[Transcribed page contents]
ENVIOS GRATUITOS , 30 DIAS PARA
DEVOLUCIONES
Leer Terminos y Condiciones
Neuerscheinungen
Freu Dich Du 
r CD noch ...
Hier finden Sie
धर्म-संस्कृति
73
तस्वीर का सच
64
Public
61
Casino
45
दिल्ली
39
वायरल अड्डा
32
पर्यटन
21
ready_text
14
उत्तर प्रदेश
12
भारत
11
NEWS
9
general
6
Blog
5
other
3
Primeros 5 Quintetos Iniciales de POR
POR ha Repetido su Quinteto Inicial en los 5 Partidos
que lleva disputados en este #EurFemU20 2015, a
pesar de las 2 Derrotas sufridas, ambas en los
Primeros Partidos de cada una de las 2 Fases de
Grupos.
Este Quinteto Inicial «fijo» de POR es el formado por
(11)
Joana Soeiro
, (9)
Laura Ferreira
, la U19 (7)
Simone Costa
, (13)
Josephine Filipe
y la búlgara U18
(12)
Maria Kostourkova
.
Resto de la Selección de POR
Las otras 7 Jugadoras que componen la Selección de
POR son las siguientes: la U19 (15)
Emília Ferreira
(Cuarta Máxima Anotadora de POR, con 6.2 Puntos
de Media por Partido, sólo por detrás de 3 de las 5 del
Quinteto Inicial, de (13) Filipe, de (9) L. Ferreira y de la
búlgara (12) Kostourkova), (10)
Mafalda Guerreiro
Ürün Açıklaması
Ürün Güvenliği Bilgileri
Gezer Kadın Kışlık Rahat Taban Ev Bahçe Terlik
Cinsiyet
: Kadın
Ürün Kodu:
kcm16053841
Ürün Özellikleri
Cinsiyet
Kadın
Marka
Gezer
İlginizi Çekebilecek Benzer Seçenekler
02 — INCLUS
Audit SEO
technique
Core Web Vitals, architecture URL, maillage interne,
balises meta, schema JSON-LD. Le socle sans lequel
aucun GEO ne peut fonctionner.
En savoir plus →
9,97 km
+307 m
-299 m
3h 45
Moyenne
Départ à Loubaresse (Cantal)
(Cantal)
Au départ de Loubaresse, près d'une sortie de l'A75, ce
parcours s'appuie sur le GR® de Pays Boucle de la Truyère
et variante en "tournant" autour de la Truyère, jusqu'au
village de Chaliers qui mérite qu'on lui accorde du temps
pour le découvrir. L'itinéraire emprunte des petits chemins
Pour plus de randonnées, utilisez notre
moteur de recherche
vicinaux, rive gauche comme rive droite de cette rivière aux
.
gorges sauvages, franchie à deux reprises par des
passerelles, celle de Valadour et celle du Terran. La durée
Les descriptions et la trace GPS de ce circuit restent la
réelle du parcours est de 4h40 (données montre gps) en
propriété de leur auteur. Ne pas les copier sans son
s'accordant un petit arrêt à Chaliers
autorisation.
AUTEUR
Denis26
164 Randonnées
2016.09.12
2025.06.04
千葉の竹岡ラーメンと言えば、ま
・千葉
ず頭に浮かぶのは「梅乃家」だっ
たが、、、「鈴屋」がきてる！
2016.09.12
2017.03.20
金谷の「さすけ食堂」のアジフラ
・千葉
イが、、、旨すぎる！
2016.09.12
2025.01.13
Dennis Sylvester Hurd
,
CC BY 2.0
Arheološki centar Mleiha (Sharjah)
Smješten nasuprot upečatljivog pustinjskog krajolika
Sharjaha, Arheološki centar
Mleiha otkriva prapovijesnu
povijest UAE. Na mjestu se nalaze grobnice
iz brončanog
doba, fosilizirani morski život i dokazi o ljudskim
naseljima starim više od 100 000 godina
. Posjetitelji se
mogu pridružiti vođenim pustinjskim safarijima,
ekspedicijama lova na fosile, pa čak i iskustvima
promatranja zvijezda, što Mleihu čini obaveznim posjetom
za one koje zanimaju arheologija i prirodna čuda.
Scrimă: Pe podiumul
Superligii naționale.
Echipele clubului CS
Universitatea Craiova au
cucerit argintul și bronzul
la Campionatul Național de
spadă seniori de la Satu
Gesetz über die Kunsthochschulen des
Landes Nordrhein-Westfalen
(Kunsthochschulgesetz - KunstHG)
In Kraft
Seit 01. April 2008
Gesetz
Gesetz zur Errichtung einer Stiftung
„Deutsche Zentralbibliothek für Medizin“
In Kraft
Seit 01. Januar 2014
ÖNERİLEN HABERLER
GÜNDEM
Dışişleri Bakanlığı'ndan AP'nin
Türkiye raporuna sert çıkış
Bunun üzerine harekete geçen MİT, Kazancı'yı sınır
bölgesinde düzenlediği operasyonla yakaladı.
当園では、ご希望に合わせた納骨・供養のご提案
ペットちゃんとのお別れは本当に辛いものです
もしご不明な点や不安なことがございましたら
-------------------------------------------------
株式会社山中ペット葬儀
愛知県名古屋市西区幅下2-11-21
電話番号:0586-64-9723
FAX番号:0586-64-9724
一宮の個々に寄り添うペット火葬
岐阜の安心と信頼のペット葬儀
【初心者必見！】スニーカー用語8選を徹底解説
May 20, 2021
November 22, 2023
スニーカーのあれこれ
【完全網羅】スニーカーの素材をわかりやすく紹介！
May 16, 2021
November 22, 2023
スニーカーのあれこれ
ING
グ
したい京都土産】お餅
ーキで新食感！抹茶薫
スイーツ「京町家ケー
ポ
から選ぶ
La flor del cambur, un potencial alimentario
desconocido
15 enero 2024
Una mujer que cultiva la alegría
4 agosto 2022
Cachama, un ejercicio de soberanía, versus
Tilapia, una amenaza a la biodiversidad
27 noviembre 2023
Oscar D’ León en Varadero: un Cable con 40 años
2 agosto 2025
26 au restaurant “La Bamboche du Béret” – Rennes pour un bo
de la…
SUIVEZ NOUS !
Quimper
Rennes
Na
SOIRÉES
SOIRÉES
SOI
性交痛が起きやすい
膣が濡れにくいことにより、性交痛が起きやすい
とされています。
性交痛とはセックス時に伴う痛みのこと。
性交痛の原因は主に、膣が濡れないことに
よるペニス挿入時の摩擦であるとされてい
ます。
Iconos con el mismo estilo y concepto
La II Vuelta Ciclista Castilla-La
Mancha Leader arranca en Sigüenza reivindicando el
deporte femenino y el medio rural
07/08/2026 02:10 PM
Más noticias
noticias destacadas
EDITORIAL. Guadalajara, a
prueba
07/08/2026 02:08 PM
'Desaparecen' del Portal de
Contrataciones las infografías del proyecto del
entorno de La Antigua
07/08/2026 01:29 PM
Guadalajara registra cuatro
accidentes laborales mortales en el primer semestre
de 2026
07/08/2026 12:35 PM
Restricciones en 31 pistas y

- **Goal of the exercise**: All lines in the records that contain "Ferreira" are to be copied and returned.

- **Response**:
Laura Ferreira
Emília Ferreira
Quinteto Inicial, de (13) Filipe, de (9) L. Ferreira y de la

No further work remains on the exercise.